This Friday, April 22, is UNESCO’s (the United Nations Educational, Scientific and Cultural Organization) 52nd annual Earth Day celebration with this year’s theme being “Invest In Our Planet.”
“Earth Day 2022 is focused on accelerating solutions to combat our greatest threat, climate change, and to activate everyone – governments, citizens and businesses – to do their part,” states the website EARTHDAY.ORG, the global organizer of Earth Day.

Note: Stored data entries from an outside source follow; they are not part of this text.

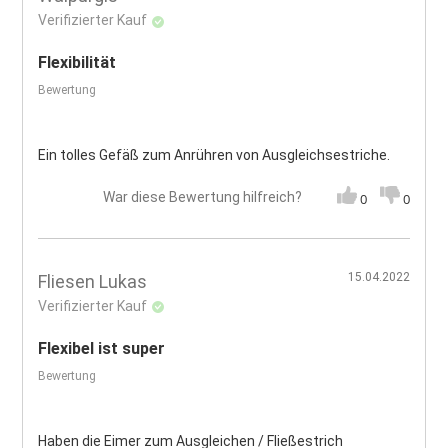
Verifizierter Kauf
Flexibilität
Bewertung
Ein tolles Gefäß zum Anrühren von Ausgleichsestriche.
War diese Bewertung hilfreich?
0
0
15.04.2022
Fliesen Lukas
Verifizierter Kauf
Flexibel ist super
Bewertung
Haben die Eimer zum Ausgleichen / Fließestrich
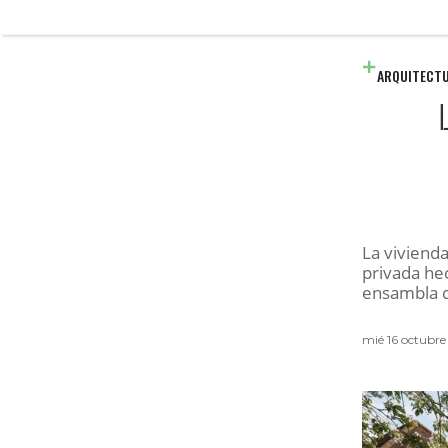
ARQUITECT
La viviend
privada hec
ensambla d
mié 16 octubre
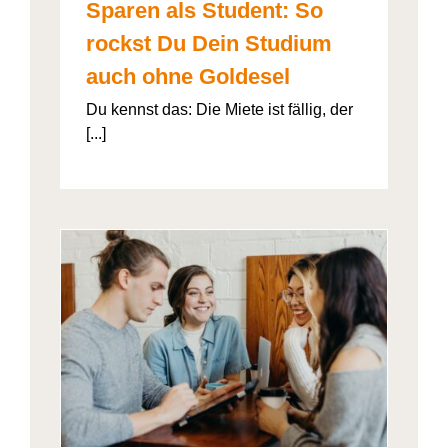
Sparen als Student: So
rockst Du Dein Studium
auch ohne Goldesel
Du kennst das: Die Miete ist fällig, der
[...]
026“
artner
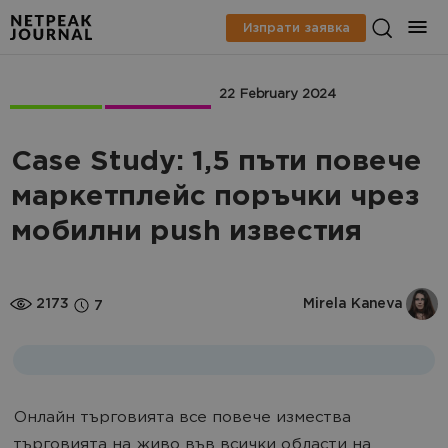
Изпрати заявка
Case Studies
CRM marketing
22 February 2024
Case Study: 1,5 пъти повече
маркетплейс поръчки чрез
мобилни push известия
2173
Mirela Kaneva
7
Онлайн търговията все повече измества
търговията на живо във всички области на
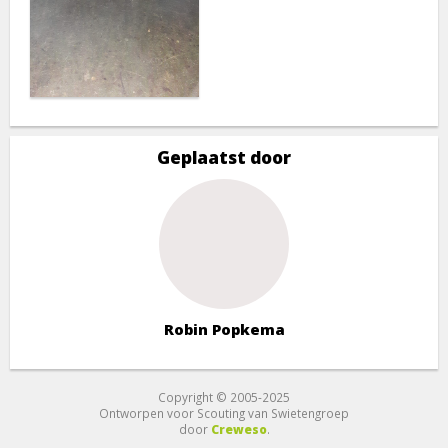
Geplaatst door
Robin Popkema
Copyright © 2005-2025
Ontworpen voor Scouting van Swietengroep
door
Creweso
.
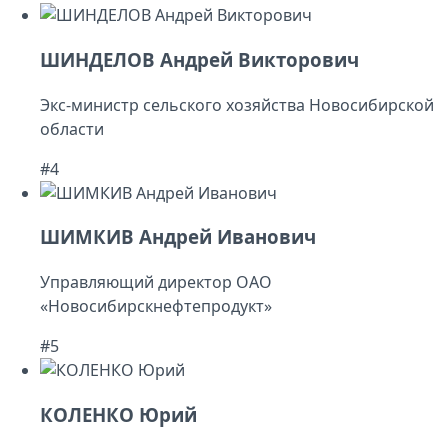
ШИНДЕЛОВ Андрей Викторович
Экс-министр сельского хозяйства Новосибирской
области
#4
ШИМКИВ Андрей Иванович
Управляющий директор ОАО
«Новосибирскнефтепродукт»
#5
КОЛЕНКО Юрий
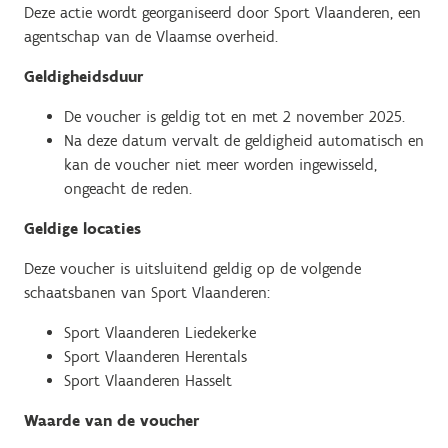
Deze actie wordt georganiseerd door Sport Vlaanderen, een
agentschap van de Vlaamse overheid.
Geldigheidsduur
De voucher is geldig tot en met 2 november 2025.
Na deze datum vervalt de geldigheid automatisch en
kan de voucher niet meer worden ingewisseld,
ongeacht de reden.
Geldige locaties
Deze voucher is uitsluitend geldig op de volgende
schaatsbanen van Sport Vlaanderen:
Sport Vlaanderen Liedekerke
Sport Vlaanderen Herentals
Sport Vlaanderen Hasselt
Waarde van de voucher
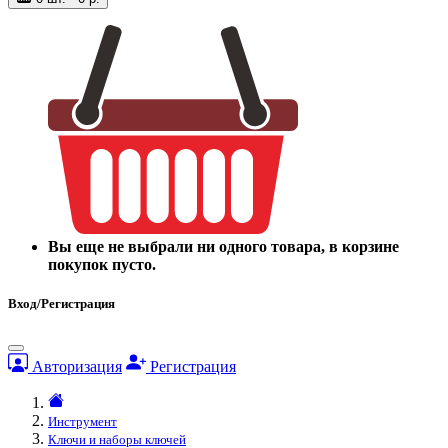
Вы еще не выбрали ни одного товара, в корзине
покупок пусто.
Вход/Регистрация
Авторизация
Регистрация
Инструмент
Ключи и наборы ключей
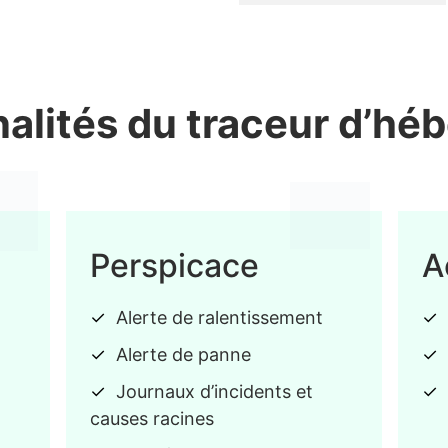
alités du traceur d’h
Perspicace
A
Alerte de ralentissement
Alerte de panne
Journaux d’incidents et
causes racines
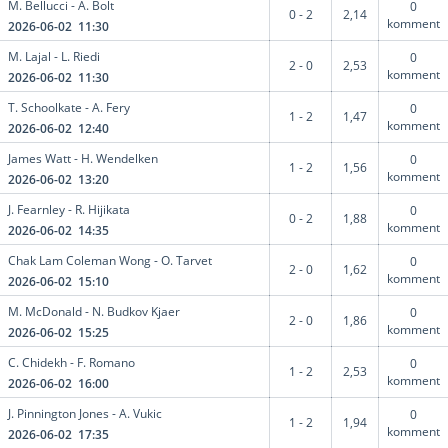
M. Bellucci - A. Bolt
0
0 - 2
2,14
komment
2026-06-02 11:30
M. Lajal - L. Riedi
0
2 - 0
2,53
komment
2026-06-02 11:30
T. Schoolkate - A. Fery
0
1 - 2
1,47
komment
2026-06-02 12:40
James Watt - H. Wendelken
0
1 - 2
1,56
komment
2026-06-02 13:20
J. Fearnley - R. Hijikata
0
0 - 2
1,88
komment
2026-06-02 14:35
Chak Lam Coleman Wong - O. Tarvet
0
2 - 0
1,62
komment
2026-06-02 15:10
M. McDonald - N. Budkov Kjaer
0
2 - 0
1,86
komment
2026-06-02 15:25
C. Chidekh - F. Romano
0
1 - 2
2,53
komment
2026-06-02 16:00
J. Pinnington Jones - A. Vukic
0
1 - 2
1,94
komment
2026-06-02 17:35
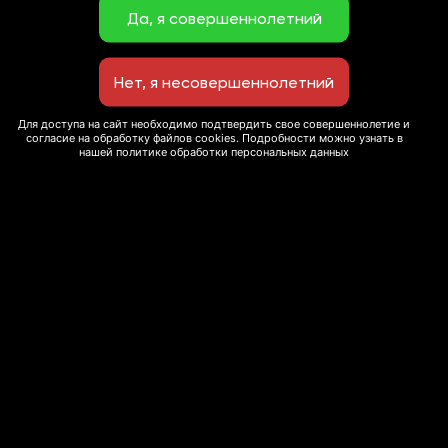
Для доступа на сайт необходимо подтвердить свое совершеннолетие и
согласие на обработку файлов cookies. Подробности можно узнать в
нашей политике обработки персональных данных
© 2020 Сеть ресторанов “Экспромт”
Мы используем cookie-файлы для улучшения
This site is protected by reCAPTCHA and the Google
пользовательского опыта и сбора статистики. Вы
можете запретить обработку сookie в настройках
Privacy Policy
and
Terms of Service
apply.
браузера. Для получения дополнительной
информации вы можете ознакомиться с нашей
Политикой использования cookie-файлов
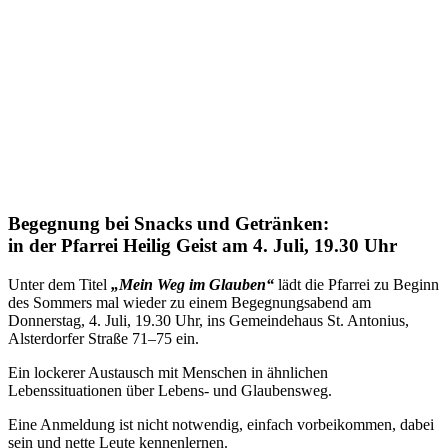
Begegnung bei Snacks und Getränken:
in der Pfarrei Heilig Geist am 4. Juli, 19.30 Uhr
Unter dem Titel
„Mein Weg im Glauben“
lädt die Pfarrei zu Beginn
des Sommers mal wieder zu einem Begegnungsabend am
Donnerstag, 4. Juli, 19.30 Uhr, ins Gemeindehaus St. Antonius,
Alsterdorfer Straße 71–75 ein.
Ein lockerer Austausch mit Menschen in ähnlichen
Lebenssituationen über Lebens- und Glaubensweg.
Eine Anmeldung ist nicht notwendig, einfach vorbeikommen, dabei
sein und nette Leute kennenlernen.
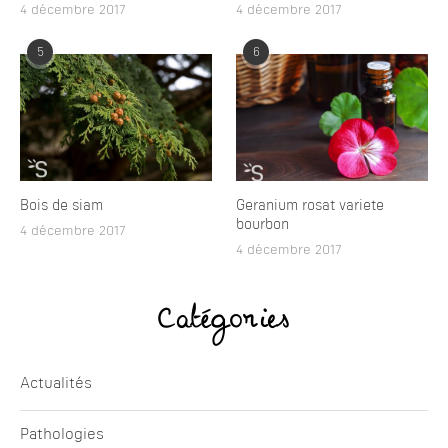
4 décembre 2017
4 décembre 2017
5
6
Bois de siam
Geranium rosat variete
bourbon
4 décembre 2017
4 décembre 2017
Catégories
Actualités
Pathologies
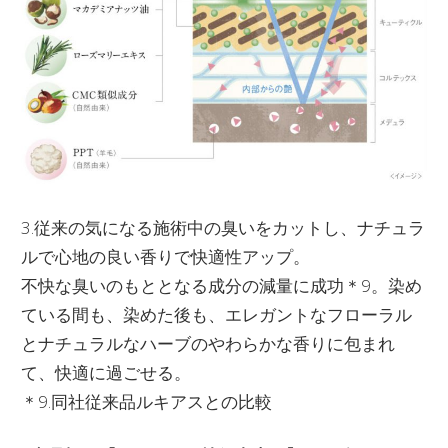
3.従来の気になる施術中の臭いをカットし、ナチュラ
ルで心地の良い香りで快適性アップ。
不快な臭いのもととなる成分の減量に成功＊9。染め
ている間も、染めた後も、エレガントなフローラル
とナチュラルなハーブのやわらかな香りに包まれ
て、快適に過ごせる。
＊9.同社従来品ルキアスとの比較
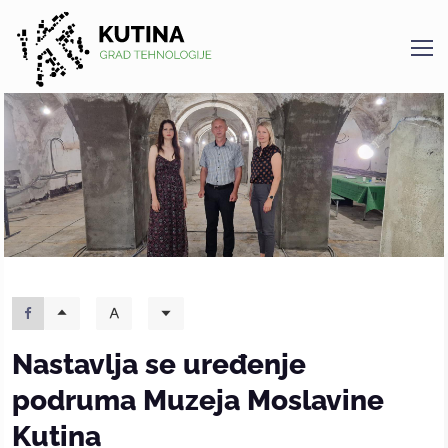
Kutina
Nastavlja se uređenje
podruma Muzeja Moslavine
Kutina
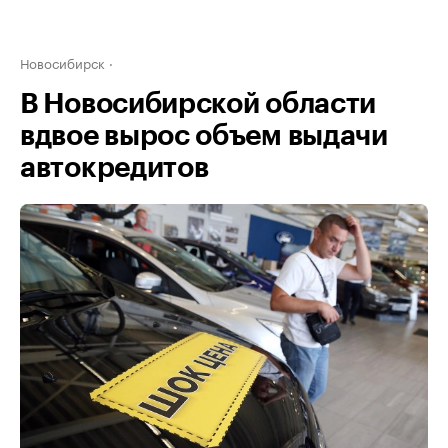
Новосибирск
В Новосибирской области
вдвое вырос объем выдачи
автокредитов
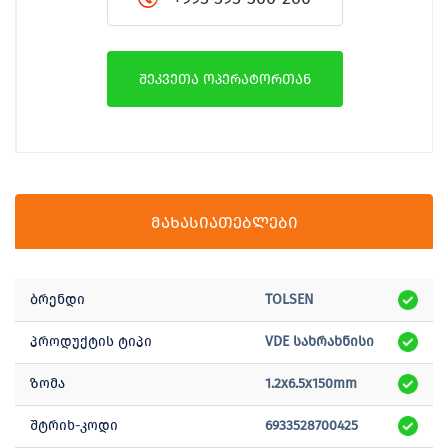
შეკვეთა ოპერატორთან
მახასიათებლები
ბრენდი
TOLSEN
პროდუქტის ტიპი
VDE სახრახნისი
ზომა
1.2x6.5x150mm
შტრიხ-კოდი
6933528700425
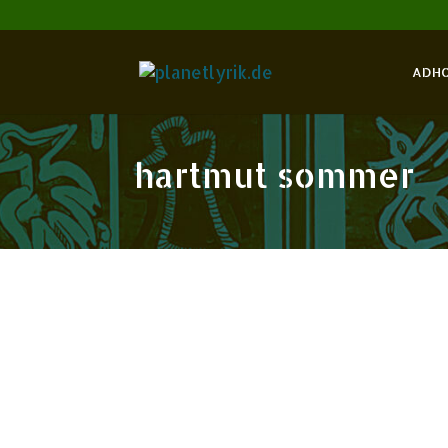
ADH
hartmut sommer
Okt.
2012
19
T.S. Eliot: Das wüste Land
Redaktion
Curtius, Ernst Robert
Eliot, 
„,Das wüste Land‘ hat große Schönheit und 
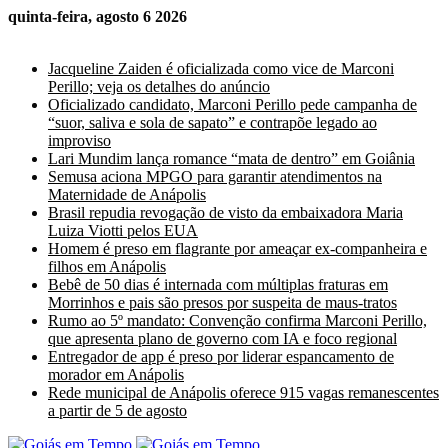
quinta-feira, agosto 6 2026
Últimas Notícias
Jacqueline Zaiden é oficializada como vice de Marconi
Perillo; veja os detalhes do anúncio
Oficializado candidato, Marconi Perillo pede campanha de
“suor, saliva e sola de sapato” e contrapõe legado ao
improviso
Lari Mundim lança romance “mata de dentro” em Goiânia
Semusa aciona MPGO para garantir atendimentos na
Maternidade de Anápolis
Brasil repudia revogação de visto da embaixadora Maria
Luiza Viotti pelos EUA
Homem é preso em flagrante por ameaçar ex-companheira e
filhos em Anápolis
Bebê de 50 dias é internada com múltiplas fraturas em
Morrinhos e pais são presos por suspeita de maus-tratos
Rumo ao 5º mandato: Convenção confirma Marconi Perillo,
que apresenta plano de governo com IA e foco regional
Entregador de app é preso por liderar espancamento de
morador em Anápolis
Rede municipal de Anápolis oferece 915 vagas remanescentes
a partir de 5 de agosto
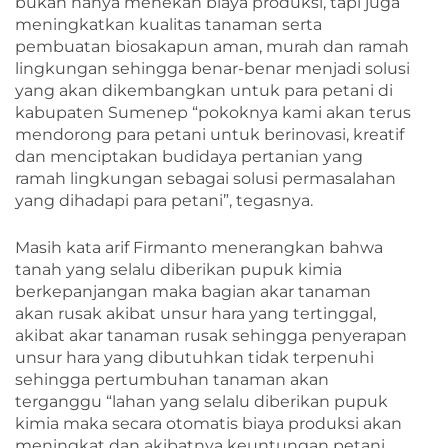
bukan hanya menekan biaya produksi, tapi juga
meningkatkan kualitas tanaman serta
pembuatan biosakapun aman, murah dan ramah
lingkungan sehingga benar-benar menjadi solusi
yang akan dikembangkan untuk para petani di
kabupaten Sumenep “pokoknya kami akan terus
mendorong para petani untuk berinovasi, kreatif
dan menciptakan budidaya pertanian yang
ramah lingkungan sebagai solusi permasalahan
yang dihadapi para petani”, tegasnya.
Masih kata arif Firmanto menerangkan bahwa
tanah yang selalu diberikan pupuk kimia
berkepanjangan maka bagian akar tanaman
akan rusak akibat unsur hara yang tertinggal,
akibat akar tanaman rusak sehingga penyerapan
unsur hara yang dibutuhkan tidak terpenuhi
sehingga pertumbuhan tanaman akan
terganggu “lahan yang selalu diberikan pupuk
kimia maka secara otomatis biaya produksi akan
meningkat dan akibatnya keuntungan petani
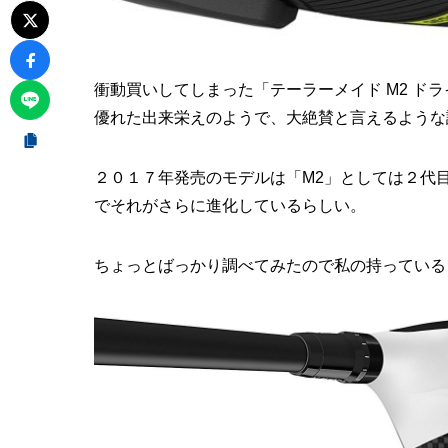
衝動買いしてしまった「テーラーメイド M2 ド
優れた出来栄えのようで、大絶賛と言えるような
２０１７年発売のモデルは「M2」としては２代
でそれがさらに進化しているらしい。
ちょっとばっかり調べてみたので私の持っている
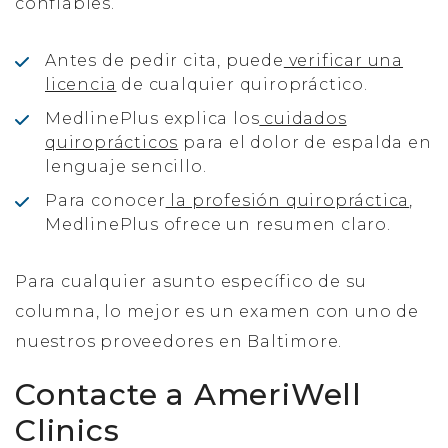
confiables.
Antes de pedir cita, puede
verificar una
licencia
de cualquier quiropráctico.
MedlinePlus explica los
cuidados
quiroprácticos
para el dolor de espalda en
lenguaje sencillo.
Para conocer
la profesión quiropráctica
,
MedlinePlus ofrece un resumen claro.
Para cualquier asunto específico de su
columna, lo mejor es un examen con uno de
nuestros proveedores en Baltimore.
Contacte a AmeriWell
Clinics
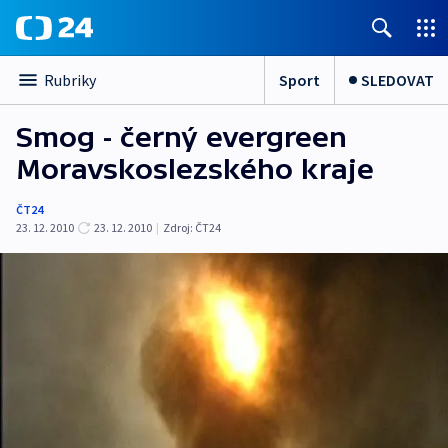
Sport
SLEDOVAT
Rubriky
Smog - černý evergreen
Moravskoslezského kraje
ČT24
23. 12. 2010
23. 12. 2010
|
Zdroj:
ČT24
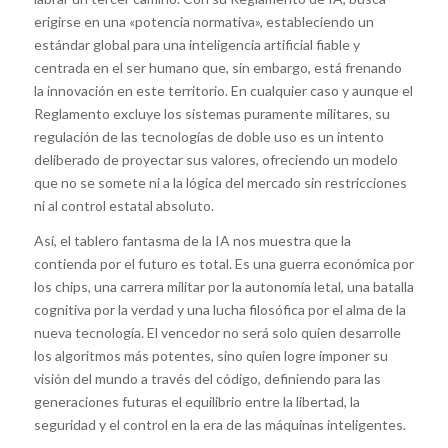
erigirse en una «potencia normativa», estableciendo un
estándar global para una inteligencia artificial fiable y
centrada en el ser humano que, sin embargo, está frenando
la innovación en este territorio. En cualquier caso y aunque el
Reglamento excluye los sistemas puramente militares, su
regulación de las tecnologías de doble uso es un intento
deliberado de proyectar sus valores, ofreciendo un modelo
que no se somete ni a la lógica del mercado sin restricciones
ni al control estatal absoluto.
Así, el tablero fantasma de la IA nos muestra que la
contienda por el futuro es total. Es una guerra económica por
los chips, una carrera militar por la autonomía letal, una batalla
cognitiva por la verdad y una lucha filosófica por el alma de la
nueva tecnología. El vencedor no será solo quien desarrolle
los algoritmos más potentes, sino quien logre imponer su
visión del mundo a través del código, definiendo para las
generaciones futuras el equilibrio entre la libertad, la
seguridad y el control en la era de las máquinas inteligentes.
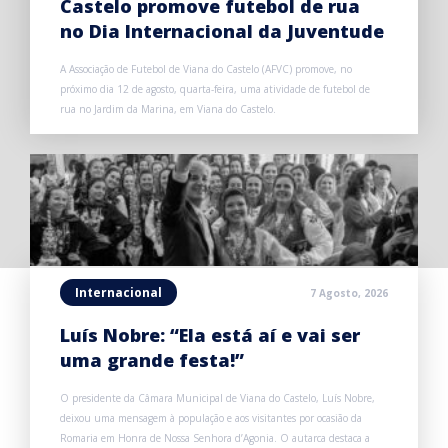
Castelo promove futebol de rua
no Dia Internacional da Juventude
A Associação de Futebol de Viana do Castelo (AFVC) promove, no
próximo dia 12 de agosto, quarta-feira, uma atividade de futebol de
rua no Jardim da Marina, em Viana do Castelo.
Internacional
7 Agosto, 2026
Luís Nobre: “Ela está aí e vai ser
uma grande festa!”
O presidente da Câmara Municipal de Viana do Castelo, Luís Nobre,
deixou uma mensagem à população e aos visitantes por ocasião da
Romaria em Honra de Nossa Senhora d’Agonia. O autarca destaca a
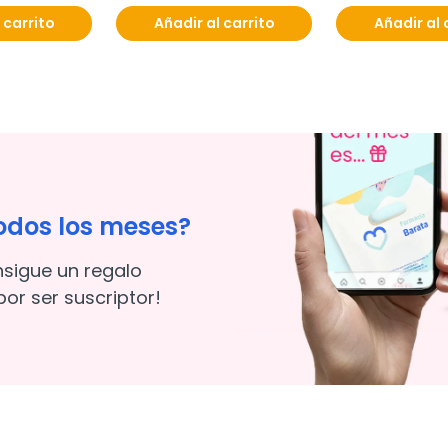
 carrito
Añadir al carrito
Añadir al 
odos los meses?
nsigue un regalo
or ser suscriptor!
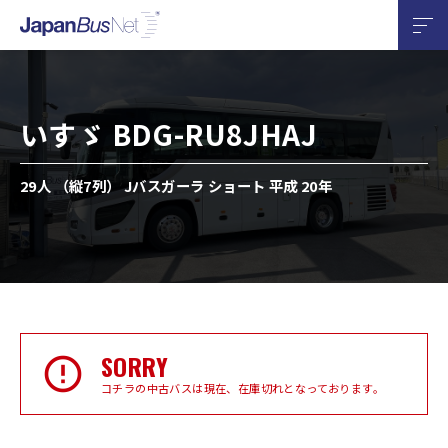
いすゞ BDG-RU8JHAJ
29人 （縦7列） Jバスガーラ ショート 平成 20年
SORRY
コチラの中古バスは現在、在庫切れとなっております。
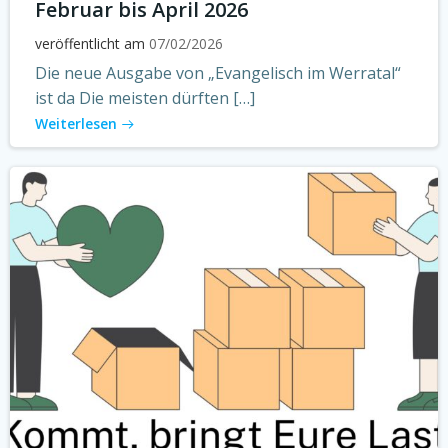
Februar bis April 2026
veröffentlicht am
07/02/2026
Die neue Ausgabe von „Evangelisch im Werratal“
ist da Die meisten dürften […]
Weiterlesen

At Bread and Water for Africa®, while we are humanitarian non-governmental organization and there are limits to what we can do to fight climate change in general, we can – and do – work with our partners adapt to the rapidly changing climate in sub-Saharan Africa ranging from severe droughts lasting not just months, but years, and devastating floods which are occurring with much more frequent regularity.
In October 2021, The Brookings Institution reported that the World Bank Group issued a report focusing on climate change adaption and its impact on sub-Saharan Africa noting that while the Earth’s mean surface temperature continues to rise, Africa’s has risen at an even faster pace and 2020 was the fourth-warmest year for the African continent since 1910.
“The rises in temperature and changes in rainfall patterns have led to the increase in frequency and intensity of extreme weather events across the continent,” the report states. “In fact, natural disasters (including drought) have increased at a much faster pace than the rest of the world.”
Compared to the period 1970-79, the frequency of droughts in sub-Saharan Africa nearly tripled by 2010-19 and has more than quadrupled for storms, and it has increased more than tenfold in the case of floods.
At Bread and Water for Africa®, thanks to our supporters from across the country, we have been able to help mitigate the impact of severe, long-term drought in countries including Ethiopia, Kenya, Zimbabwe and Zimbabwe in recent years.
For example, a few years ago when the pastoral people of the Afar region of Ethiopia were experiencing a years-long devasting drought we did what we could to alleviate their misery and suffering by shipping emergency food drought aid to one of our partners in the country for distribution.
“For about five months now, we have been sleeping on the floor at this training centre in Eroebti. We fear that our children are at risk from the cold and diseases,” Zahara Abdu, a mother of six from Kode, told our partner there. “I came here because we had had no rain for almost three years; our livestock died, we had no food, no milk, nothing.”
Elsewhere in recent years, we have provided relief to victims of cyclones, flooding and droughts caused by climate change, and thanks to our supporters, we will be there again when sadly, the need arises again.